There’s a Public Hearing on the Proposed ‘Connect Historic Boston’ Bike Loop
They want your input, cyclists.
City officials are holding a public meeting tonight to discuss a proposal for a continuous “family-friendly” bicycle loop around downtown, which will connect cyclists to historic sites all around the city with relative ease.
Cyclists are encouraged to attend the hearing on the 25 percent design of the Connect Historic Boston proposal, a project that’s being funded through a federal Transportation Investment Generating Economic Recovery (TIGER) grant. The project includes a new bike trail around downtown, which will feature the installation of buffered, protected bike lanes, special paving to separate the trail from the roadways and pedestrian walkways, and two-lane tracks for cyclists throughout.
According to project details, the four-mile track would circle the downtown, and require some modifications to busy streets to better connect cyclists with regional paths and T stations. The bike trail would include a two-way, grade separated bicycle track along Staniford, Causeway, and Commercial Streets, as well as Atlantic Avenue. It will also require the reconstruction of Lowell Square and Keany Square.
The project also calls for the installation of bicycle signage and lane markings within state-owned properties along the waterfront, stretching from Prince Street Park to Beverley Street Extension.
As an extra perk, project designers want to include bikeshare, bike rental, and bike parking options along the route. The proposed bike trail is supposed to take “the stress” out of traveling downtown for cyclists, whether they be tourists on Hubways or daily riders, according to the city’s website.
“Bicycling around downtown is confusing and uncomfortable with one-way streets, narrow lanes, and lack of bicycle accommodations,” officials said in a description of the project. “Increasing bicycle trips from transit hubs to popular destinations, workplaces, or homes would help reduce congestion on transit by providing an alternative to stop transfers on the subway system.”
A design overview can be found on the Connect Historic Boston website. Plans will be on display before the hearing begins on Wednesday, with an engineer on site to answer questions regarding the proposal.
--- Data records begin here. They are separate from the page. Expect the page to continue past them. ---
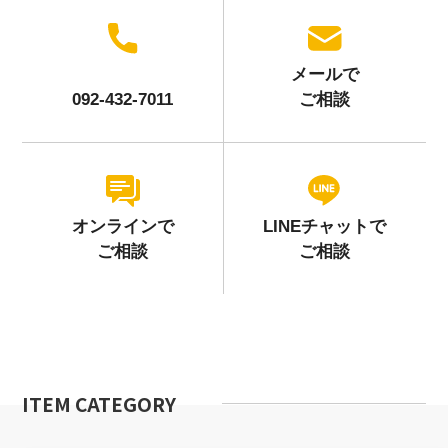
メールで
092-432-7011
ご相談
オンラインで
LINEチャットで
ご相談
ご相談
ITEM CATEGORY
Bike advocates have been pleased with the progress of the project thus far. “This is the city’s best shot at getting some real bike infrastructure in the downtown area,” said Pete Stidman, executive director of the Boston Cyclists Union. “MassBike, ourselves, and a great deal of people from the bike advocacy world have been watching this very carefully, and they keep improving the cycle track. Right now, with our crazy streets, it’s about as good as it’s going to get. For cycling safety this is far and away the best project the city has seen so far. This will really allow people with kids, and older folks, to navigate the city—it’s revolutionary for Boston.”
The Connect Historic Boston plan is a four-part project. Preliminary costs for the entire project, which features redesigns to other historic spots in Boston, including Constitution Road, the Blackstone Block between Haymarket and Faneuil Hall, and traffic-calming measures and increased pedestrian access on Joy Street, is estimated at $23.2 million.
State and federal workers pushing the project forward hope to have the complete permitting documents for the bike trail portion filed by the spring so they can advertise for construction contracts this summer. Construction is tentatively scheduled to begin in the fall of this year.
If You Go:
Location: Boston City Hall, Room 801
When: Wednesday, February 26, at 6 p.m.